Infrastructure bonds under pressure

Eric Johnston
September 30, 2009

BILLIONS of dollars' worth of corporate bonds issued by energy and infrastructure companies, including the owners of Melbourne Airport, are likely to come under pressure after the US insurer standing behind their debt had its credit ratings cut to junk.

While investors are largely expected to look through the latest credit downgrade to New York-based MBIA, the lack of insurance backing infrastructure bonds threatens to turn off many fund managers.
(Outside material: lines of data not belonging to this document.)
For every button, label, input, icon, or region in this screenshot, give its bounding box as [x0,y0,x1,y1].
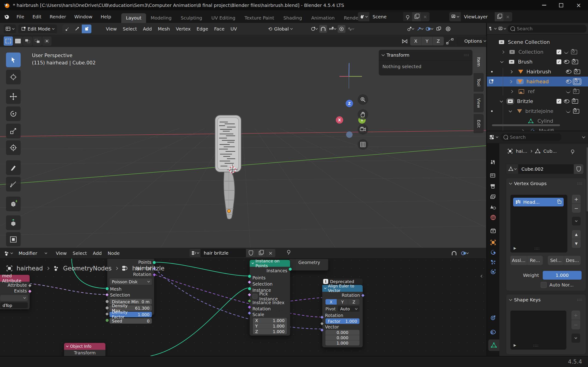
vertex-group-item-head[interactable]: Head... [513,198,564,206]
panel-grip-icon[interactable]: ∷∷ [577,181,582,186]
density-factor-field[interactable]: Density Factor1.000 [110,312,152,317]
workspace-tab-animation[interactable]: Animation [307,13,339,23]
region-collapse-arrow[interactable]: ‹ [480,272,483,280]
camera-view-button[interactable] [358,124,368,135]
align-euler-header[interactable]: Align Euler to Vector [322,285,363,292]
tree-id-selector[interactable] [190,249,200,257]
tool-transform[interactable] [6,140,21,155]
menu-edit[interactable]: Edit [28,14,45,19]
pin-id-icon[interactable] [571,150,574,153]
expand-icon[interactable] [510,90,513,93]
tool-add-cube[interactable]: + [6,197,21,211]
sidebar-tab-item[interactable]: Item [474,52,484,71]
list-resize-grip[interactable]: ∷∷ [533,344,539,348]
collapse-icon[interactable] [500,60,503,63]
viewport-menu-edge[interactable]: Edge [194,26,211,32]
tab-scene[interactable] [487,201,499,213]
outliner-display-mode-selector[interactable] [489,26,496,31]
render-visibility-icon[interactable] [572,60,578,64]
outliner-row-hairbrush[interactable]: Hairbrush [487,67,588,77]
menu-file[interactable]: File [12,14,28,19]
viewport-menu-add[interactable]: Add [140,26,155,32]
tab-collection[interactable] [487,225,499,237]
collapse-icon[interactable] [509,109,512,112]
menu-help[interactable]: Help [96,14,115,19]
add-shape-key-button[interactable]: + [571,311,580,320]
breadcrumb-modifier[interactable]: GeometryNodes [63,265,112,272]
attribute-name-field[interactable]: dTop [0,302,28,308]
remove-vertex-group-button[interactable]: − [572,204,581,213]
close-button[interactable]: × [576,4,581,7]
show-gizmo-selector[interactable] [406,25,414,33]
collapse-icon[interactable] [500,99,503,102]
mirror-x-button[interactable]: X [410,37,422,45]
pivot-point-selector[interactable] [310,25,318,33]
tab-render[interactable] [487,170,499,181]
tab-tool[interactable] [487,156,499,168]
viewport-menu-select[interactable]: Select [120,26,140,32]
shading-mode-solid-icon[interactable] [444,25,452,33]
hide-eye-icon[interactable] [564,99,569,103]
distribution-method-dropdown[interactable]: Poisson Disk [110,278,152,285]
mesh-id-selector[interactable] [506,164,518,174]
tool-annotate[interactable] [6,160,21,175]
viewlayer-remove-button[interactable]: × [503,12,512,21]
render-visibility-icon[interactable] [573,109,579,114]
expand-icon[interactable] [501,50,504,53]
proportional-editing-toggle[interactable] [338,25,346,33]
tab-constraints[interactable] [487,326,499,338]
tool-inset[interactable] [6,232,21,246]
tab-output[interactable] [487,181,499,192]
select-mode-edge-button[interactable] [72,25,82,33]
weight-value-field[interactable]: 1.000 [543,271,582,280]
exclude-checkbox[interactable]: ✓ [556,59,561,64]
axis-z-button[interactable]: Z [348,299,359,305]
mode-selector[interactable]: Edit Mode [18,25,57,33]
remove-button[interactable]: Re... [527,256,543,265]
named-attribute-header[interactable]: med Attribute [0,275,30,282]
factor-field[interactable]: Factor1.000 [326,318,359,324]
gizmo-x-axis[interactable]: X [336,116,343,124]
workspace-tab-texture-paint[interactable]: Texture Paint [240,13,279,23]
viewport-menu-vertex[interactable]: Vertex [173,26,194,32]
node-instance-on-points[interactable]: Instance on Points Instances Points Sele… [250,260,290,336]
panel-grip-icon[interactable]: ∷∷ [577,298,582,302]
hide-eye-icon[interactable] [564,60,569,64]
workspace-tab-shading[interactable]: Shading [279,13,307,23]
node-named-attribute[interactable]: med Attribute Attribute Exists dTop [0,275,30,309]
outliner-row-hairhead[interactable]: hairhead [487,77,588,86]
tab-material[interactable] [487,353,499,356]
viewport-menu-face[interactable]: Face [211,26,227,32]
sidebar-tab-view[interactable]: View [474,94,484,112]
instance-on-points-header[interactable]: Instance on Points [250,260,290,267]
scale-y-field[interactable]: Y1.000 [253,323,287,329]
scene-new-button[interactable] [412,12,421,21]
select-intersect-button[interactable] [42,36,52,46]
tab-physics[interactable] [487,266,499,277]
pin-icon[interactable] [287,250,290,253]
fake-user-shield-button[interactable] [574,164,583,174]
tab-object-data[interactable] [488,340,499,351]
remove-shape-key-button[interactable]: − [571,320,580,329]
geometry-node-editor[interactable]: Geometry med Attribute Attribute Exists … [0,248,486,356]
socket-distance-min-in[interactable] [105,300,109,303]
outliner-row-collection[interactable]: Collection ✓ [487,47,588,57]
mirror-y-button[interactable]: Y [422,37,433,45]
navigation-gizmo[interactable] [333,50,369,92]
outliner-h-scrollbar[interactable] [492,124,560,126]
properties-options-chevron[interactable] [582,135,585,138]
breadcrumb-object[interactable]: hairhead [17,265,43,272]
auto-normalize-checkbox[interactable] [541,282,547,288]
panel-grip-icon[interactable]: ∷∷ [464,53,469,57]
outliner-row-britzle[interactable]: Britzle ✓ [487,96,588,106]
deselect-button[interactable]: Des... [564,256,581,265]
select-subtract-button[interactable] [23,36,32,46]
outliner-row-brush[interactable]: Brush ✓ [487,57,588,67]
pivot-dropdown[interactable]: Auto [338,306,359,312]
select-button[interactable]: Sel... [548,256,564,265]
vertex-groups-title[interactable]: Vertex Groups [514,181,547,186]
node-align-euler[interactable]: Align Euler to Vector Rotation X Y Z Piv… [322,285,363,348]
node-context-selector[interactable]: Modifier [16,249,50,257]
scale-z-field[interactable]: Z1.000 [253,329,287,334]
expand-icon[interactable] [509,80,512,83]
The downgrade has also affected a $66 million portfolio of listed notes backed by Westpac after it warned that some of the assets backing its Halcyon series of notes were below investment grade.

Ratings agency Standard & Poor's cut the credit rating of MBIA's parent three notches to BB-, or junk, because of "increased concern" that the company might report more losses tied to structured products.

The downgrade followed concerns that MBIA's billions of dollars in losses on investments in mortgage-linked securities and collateralised debt obligations could blow out further.

MBIA and US rival Ambac are among the biggest providers of bond insurance in Australia, capturing about 60 per cent of the market.

Companies such as Melbourne Airport and toll-road operator Lane Cove Tunnel have hundreds of millions of dollars of bonds insured by MBIA, a process also known as credit wrapping. However, Sydney Airport represents one of MBIA's biggest Australian exposures with almost $2 billion of bonds backed by the insurer.

Packaging bonds up with insurance offered lower-rated companies a chance for their bonds to carry a AAA-credit rating, allowing them to sell their bonds at a lower rate and to a wider range of investors.

With bonds in these companies likely to remain under pressure, analysts say the bulk of the sell-off occurred after MBIA and Ambac both lost their AAA-rating last year.